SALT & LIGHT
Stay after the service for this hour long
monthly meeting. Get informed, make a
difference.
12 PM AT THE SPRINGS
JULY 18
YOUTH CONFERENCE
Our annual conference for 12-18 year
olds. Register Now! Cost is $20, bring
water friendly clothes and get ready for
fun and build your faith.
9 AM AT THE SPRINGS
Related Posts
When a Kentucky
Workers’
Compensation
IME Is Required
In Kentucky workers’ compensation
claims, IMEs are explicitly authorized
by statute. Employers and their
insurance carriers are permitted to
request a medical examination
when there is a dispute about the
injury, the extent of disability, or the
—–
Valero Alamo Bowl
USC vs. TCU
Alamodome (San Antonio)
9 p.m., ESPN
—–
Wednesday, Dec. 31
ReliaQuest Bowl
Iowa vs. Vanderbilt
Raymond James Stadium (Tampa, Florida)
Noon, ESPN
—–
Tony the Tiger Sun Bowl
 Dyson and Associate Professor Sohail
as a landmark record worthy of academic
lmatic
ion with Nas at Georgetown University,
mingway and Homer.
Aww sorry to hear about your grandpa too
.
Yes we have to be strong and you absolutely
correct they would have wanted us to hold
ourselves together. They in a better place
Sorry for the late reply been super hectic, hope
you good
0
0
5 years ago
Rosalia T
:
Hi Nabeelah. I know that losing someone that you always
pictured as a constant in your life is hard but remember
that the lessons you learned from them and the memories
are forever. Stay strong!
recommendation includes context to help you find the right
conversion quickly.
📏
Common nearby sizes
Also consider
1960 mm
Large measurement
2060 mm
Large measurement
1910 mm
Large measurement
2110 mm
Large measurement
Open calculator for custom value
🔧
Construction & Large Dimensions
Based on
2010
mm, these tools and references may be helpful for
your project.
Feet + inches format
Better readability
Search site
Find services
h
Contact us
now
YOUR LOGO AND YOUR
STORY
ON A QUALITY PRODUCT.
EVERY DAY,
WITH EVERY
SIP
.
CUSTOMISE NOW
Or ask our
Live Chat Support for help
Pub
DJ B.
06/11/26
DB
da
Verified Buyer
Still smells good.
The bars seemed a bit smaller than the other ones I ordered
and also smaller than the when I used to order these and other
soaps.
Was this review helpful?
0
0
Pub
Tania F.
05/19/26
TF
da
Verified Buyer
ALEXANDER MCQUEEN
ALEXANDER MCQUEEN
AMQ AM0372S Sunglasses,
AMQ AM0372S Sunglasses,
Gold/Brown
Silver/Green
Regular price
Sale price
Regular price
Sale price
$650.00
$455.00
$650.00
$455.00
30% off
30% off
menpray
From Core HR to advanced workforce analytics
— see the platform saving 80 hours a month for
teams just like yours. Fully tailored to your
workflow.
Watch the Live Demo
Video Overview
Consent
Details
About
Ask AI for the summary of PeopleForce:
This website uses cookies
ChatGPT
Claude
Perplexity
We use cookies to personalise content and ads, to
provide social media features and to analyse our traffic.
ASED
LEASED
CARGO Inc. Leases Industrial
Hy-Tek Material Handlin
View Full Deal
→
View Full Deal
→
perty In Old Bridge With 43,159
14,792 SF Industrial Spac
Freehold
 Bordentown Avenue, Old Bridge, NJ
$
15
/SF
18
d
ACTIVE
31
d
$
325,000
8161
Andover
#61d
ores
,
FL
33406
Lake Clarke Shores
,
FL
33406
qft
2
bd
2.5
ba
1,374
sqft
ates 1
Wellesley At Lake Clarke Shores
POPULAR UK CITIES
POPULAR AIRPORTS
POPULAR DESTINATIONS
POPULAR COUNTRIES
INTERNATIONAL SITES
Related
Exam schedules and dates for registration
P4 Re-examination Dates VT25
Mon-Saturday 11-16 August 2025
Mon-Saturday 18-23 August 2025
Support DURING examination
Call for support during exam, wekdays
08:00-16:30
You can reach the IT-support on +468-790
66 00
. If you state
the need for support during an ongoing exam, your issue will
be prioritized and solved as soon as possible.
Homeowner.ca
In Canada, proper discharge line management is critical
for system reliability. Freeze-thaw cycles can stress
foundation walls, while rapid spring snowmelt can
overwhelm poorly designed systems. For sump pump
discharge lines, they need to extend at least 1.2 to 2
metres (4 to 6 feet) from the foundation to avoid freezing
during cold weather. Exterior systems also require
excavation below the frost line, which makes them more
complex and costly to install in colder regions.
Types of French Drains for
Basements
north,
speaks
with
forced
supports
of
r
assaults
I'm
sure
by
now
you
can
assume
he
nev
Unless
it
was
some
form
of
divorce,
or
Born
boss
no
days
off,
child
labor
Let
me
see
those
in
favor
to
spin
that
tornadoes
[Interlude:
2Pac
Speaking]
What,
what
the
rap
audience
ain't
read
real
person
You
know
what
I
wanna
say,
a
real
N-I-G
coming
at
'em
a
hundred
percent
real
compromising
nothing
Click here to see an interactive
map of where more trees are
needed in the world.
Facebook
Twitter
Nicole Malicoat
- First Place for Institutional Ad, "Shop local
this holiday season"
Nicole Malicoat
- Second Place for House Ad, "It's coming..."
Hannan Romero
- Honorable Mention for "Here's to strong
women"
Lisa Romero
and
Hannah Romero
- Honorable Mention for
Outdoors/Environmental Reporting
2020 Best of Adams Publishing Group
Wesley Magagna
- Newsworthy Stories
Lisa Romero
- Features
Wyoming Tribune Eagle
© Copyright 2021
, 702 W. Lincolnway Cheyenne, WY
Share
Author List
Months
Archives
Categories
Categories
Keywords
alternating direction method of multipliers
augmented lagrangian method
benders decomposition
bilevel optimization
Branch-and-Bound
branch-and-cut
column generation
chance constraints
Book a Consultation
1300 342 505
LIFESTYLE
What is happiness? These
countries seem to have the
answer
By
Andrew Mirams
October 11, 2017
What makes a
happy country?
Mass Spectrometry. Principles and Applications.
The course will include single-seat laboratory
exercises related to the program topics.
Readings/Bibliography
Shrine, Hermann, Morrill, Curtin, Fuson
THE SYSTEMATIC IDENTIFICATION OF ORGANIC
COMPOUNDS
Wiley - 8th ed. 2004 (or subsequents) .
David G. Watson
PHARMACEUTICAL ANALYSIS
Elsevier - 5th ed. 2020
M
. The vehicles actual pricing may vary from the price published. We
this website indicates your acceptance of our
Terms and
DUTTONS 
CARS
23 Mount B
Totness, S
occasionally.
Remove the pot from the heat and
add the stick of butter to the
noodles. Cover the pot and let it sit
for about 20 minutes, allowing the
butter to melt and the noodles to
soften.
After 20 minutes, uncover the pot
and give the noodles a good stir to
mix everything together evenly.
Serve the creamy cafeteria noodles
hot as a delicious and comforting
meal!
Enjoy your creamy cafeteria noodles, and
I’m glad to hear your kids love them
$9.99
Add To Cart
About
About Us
◇ ◇ ◇
- **ACTION ITEM**: Locate the word "smaller" in the records and collect each line it appears in.

- **THE COMPLETED TASK**:
The bars seemed a bit smaller than the other ones I ordered
and also smaller than the when I used to order these and other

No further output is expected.